When the task took a longer time (50 s), all the time measurements of the Shown group were significantly smaller than the Unshown group, including the time spent on evaluating the time cost, behavioral impact, task difficulty, behavioral meaningfulness, and sense of achievement (all ps < .05). Therefore, H4.1 was supported in that the acknowledgement of behavioral impact had reduced the time in people’s evaluating process. Similarly, when the time cost was long, the subjective ratings given by the Shown group on the self-efficacy-related measurements were significantly higher than the Unshown group, including the perceived behavioral impact, perceived behavioral meaningfulness, and the sense of achievement (all ps < .05). Hence H4.2 was supported for the acknowledgement of behavioral impact had enhanced people’s self-efficacy.

6 Discussion

From the perspective of user’s experience, it’s important how users would perceive the energy-saving tasks, especially their understanding on whom that took credit after saving the energy? This question calls for the concept of agency in the field of cognitive neuroscience (Moore and Haggard 2008). Humans are also agents: They have the capacity to take actions intentionally to change the external world, and they could consciously experience such capacity through their actions. The experience of agency is, therefore, “person’s sense of being in control of their actions and through this control of being responsible for, or having ownership of, the consequences of those actions” (Coyle et al. 2012). Meanwhile, people would also experience agency when interacting with an intelligent system. Empirical studies have proved that the more assistance a system provides, the less sense of agency a user would gain. Arguably, in this research, participants aided by the Intelligent Energy-Saving Environment would experience lower agency and think, “The energy was actually saved by the intelligent system”, while the Energy-Saving Building would make people believe that “It was me that saved the energy!” The Intelligent Energy-Saving Environment and the Energy-Saving Building would produce disparate experience in the user-agent interaction, and result in different behavior and self-efficacy in energy conservation. At current stage we could not predict which one would be better: the Intelligent Energy-Saving Environment could make tasks much easier, but people could neither experience much agency nor gain much self-efficacy; the Energy-Saving Building could enhance self-efficacy and agency, but such incentives might satiate users in long-term.

Design Guidelines:

Based on the findings and theoretical basis, the following six design guidelines for smart agent were proposed, which are designed to persuade people to save energy.

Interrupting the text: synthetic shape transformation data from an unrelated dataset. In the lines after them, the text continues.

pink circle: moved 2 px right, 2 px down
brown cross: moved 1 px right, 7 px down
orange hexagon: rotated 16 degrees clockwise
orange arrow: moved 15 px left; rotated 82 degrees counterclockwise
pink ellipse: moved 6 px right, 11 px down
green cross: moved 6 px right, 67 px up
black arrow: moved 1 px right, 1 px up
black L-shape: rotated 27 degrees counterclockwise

  • Give users a nudge, remind them and hint the necessity.

  • Let users feel the power of control, and believe the positive outcomes are all due to their decisions.

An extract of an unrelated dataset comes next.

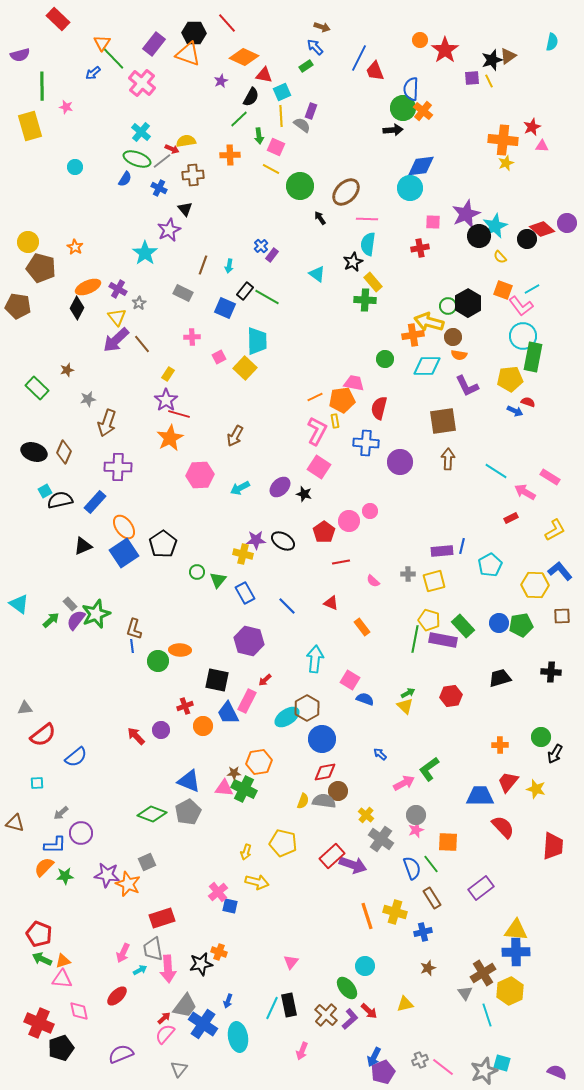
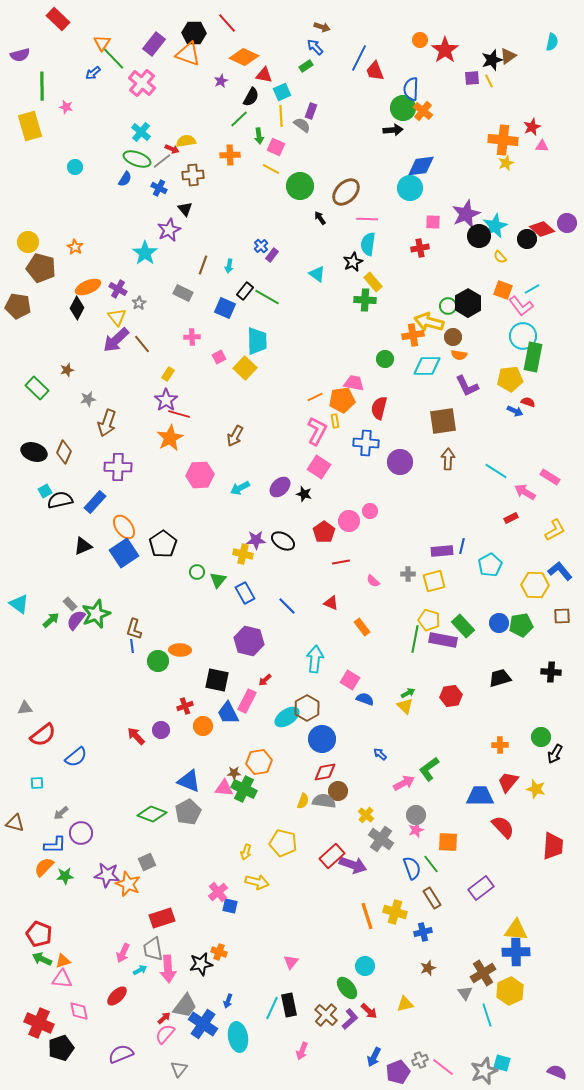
purple pentagon at (383, 1072): moved 15 px right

  • Understand users in different situations, and assign tasks according to users’ habits, level of self-efficacy, and current situation.

  • Retain reasonable uncertainty.

  • Present behavioral impact.

  • Keep the history, and create something new.

7 Conclusion

To promote user’s energy conservation behavior in public places, this research focused on the persuasive effects of smart agent and carried out two empirical studies. The first study found that when an agent could empower people with control, people would be more active and determined in decision-making and more likely to make energy-saving decisions. The second study found that providing information about behavioral impact would facilitate people’s evaluation processes and enhance their self-efficacy, and those effects would be moderated by the time cost of task, which was positively correlated to the perceived task difficulty. Then this research discussed who should take credit after saving the energy and proposed six guidelines for persuasive agent design.